You may remember this from a few months ago -- the Washington Post wanted to create a network of local bloggers to provide content for the Washington Post. It was an unpaid gig, but bloggers would offer up a couple of paragraphs on the Post website, and readers could click through to the blogger's site to read the rest of the piece.
Well, it hasn't turned out that way.
But merely reprinting and linking to existing blog content is not the Post’s goal. Their real intention is to direct the bloggers to provide content that would only appear on the Post’s website. And the Post has been emailing its bloggers non-stop to get them to provide this free and exclusive work.
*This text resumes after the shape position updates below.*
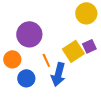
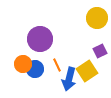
yellow square: (73, 51) -> (87, 71), moved
blue circle: (26, 78) -> (35, 69), moved

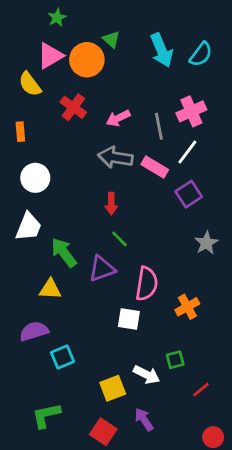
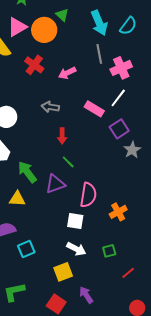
gray line: (159, 126) -> (99, 54), moved
gray arrow: (115, 157) -> (50, 107), moved, size x0.7
gray star: (206, 243) -> (132, 150), moved
white arrow: (147, 375) -> (76, 249), moved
Click through the link above to read the Post's orders to the bloggers. In short, the Post has created a "workflow plan" requiring the bloggers to be on call on certain dates to provide original content, it's encouraging them to do original reporting, and it's even begun assigning stories to them.
It’s obvious what’s going on here. The Post has absolutely no intention of driving traffic to independent blogs. Instead, it wants the bloggers to concentrate on writing free, exclusive content for the Post [...] And the Post is getting all of this for FREE.
Every paid reporter at the Post should be up in arms over this.
Absolutely. This fucks over the bloggers, and let's the Post get away without hiring more reporters (or even firing existing ones, if the program takes off).
The future of journalism might be hazy, but this certainly isn't the answer.